Thankfully, winter in Shenandoah settled down a bit for our third day’s visit. It was still cold, but with calm winds, it was not frigid. We started the day wandering through downtown Woodstock and its charming shops, history museum and local pharmacy. My kids aren’t used to old-fashioned pharmacies with a soda fountain, but Woodstock has one — and the staff is friendly (I felt like I stepped into an episode of the Andy Griffith Show, in a good way!)
We had a leisurely lunch at Sunrise Cafe, a local restaurant just south of Woodstock that comes highly recommended by everyone (EVERYONE! Our hotel desk staff, the ladies at the pharmacy, the owner of the llama farm.) Service here is NOT fast, as each item is cooked to order, but the food is delicious with hearty portions. Sandwiches come with Route 11 potato chips, of course!
Before heading home ahead of Winter Storm Jonas, we took Ben horseback riding. Ellie and I loved it in Arizona and wanted him to get a chance to ride. As a mom, it was kind of fun watching him be the nervous one trying something new and his LITTLE sister getting to be the encourager.
We got lost on the way to Fort Valley Ranch, so here are the directions you really need: From Route 11, turn EAST (if going southbound, that’s left) onto Edinburg Gap Road. When the road ends at a funky intersection, take the sharp right (there’s a small sign pointing to the ranch, but we missed it) and keep driving until you see the ranch on the right.
Our guide, Elizabeth, was gracious about our tardiness. She said people get lost all the time — and GPS signals are unreliable in the area. She had us sign the safety waiver, talked with each of us about our comfort level on horses, fitted Ellie with the required helmet and then explained how to ride a horse. Saddled up with clear instructions on how to ride, we set off to explore the mountain trails.
Through the whole ride, Elizabeth pointed out things of interest, shared the history of the ranch, and kept a close eye on us all. The conversation was relaxed, as if we’d known each other forever. I go on lots of tours in my travels, and Elizabeth was absolutely THE BEST guide I’ve ever had, a perfect balance of professionalism, guide and friend. I think I could have ridden all day.
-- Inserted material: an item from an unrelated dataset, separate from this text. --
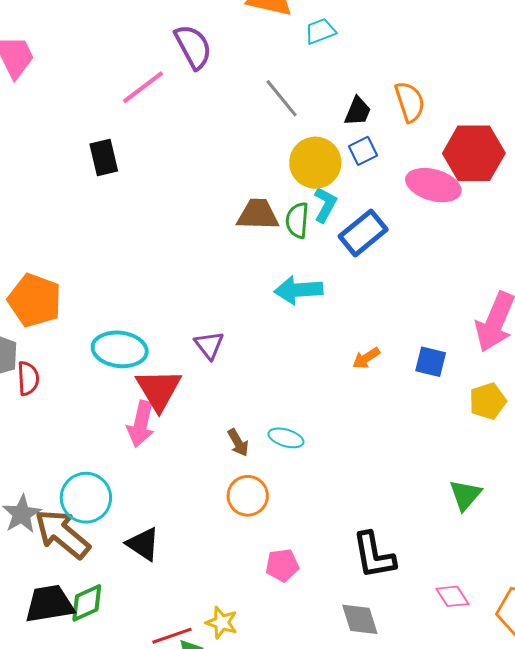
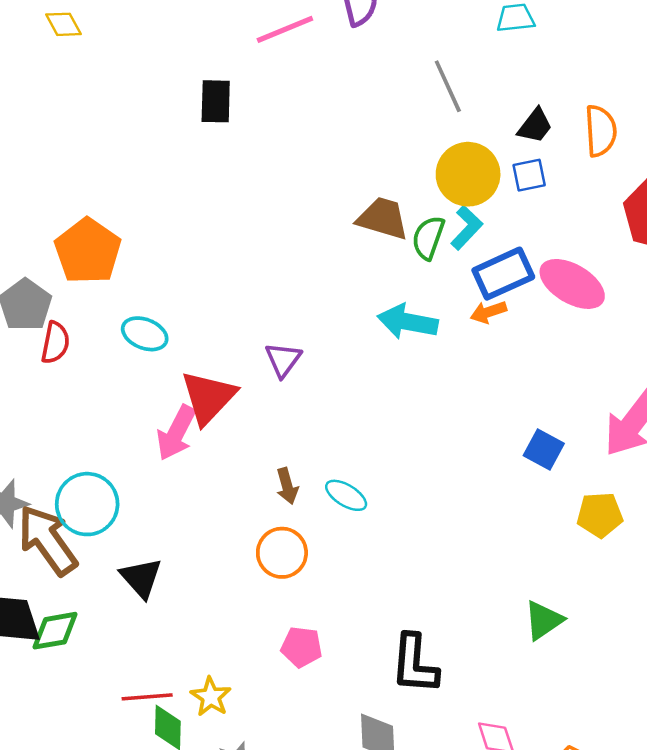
pink ellipse: (433, 185) -> (572, 284), moved
cyan ellipse: (120, 349) -> (145, 334), moved, size x0.7
orange arrow: (366, 358) -> (488, 312), moved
But… there was this storm on the way.
So we went home, driving through crazy snow and wind instead.
Planning a trip to Woodstock and Shenandoah
Shenandoah is a great weekend destination for adventurers, golfers, history buffs, antiques shoppers and fans of the arts. Lodging and dining are both quite affordable. Consider the time of year when planning your trip, though!
Other activities to consider in the region:
- Shenandoah County Wine and Beer Trail, featuring 11 local breweries and distilleries.
- O Shenandoah County Artisan Trail, featuring local artists throughout the region.
- Shenandoah Valley Kids Trail, hosted by Bucket!
Our thanks to Shenandoah County Tourism, Bryce Resort, the Edinburg Mill and Fort Valley Ranch for hosting us. Winter in Shenandoah is wonderfully fun!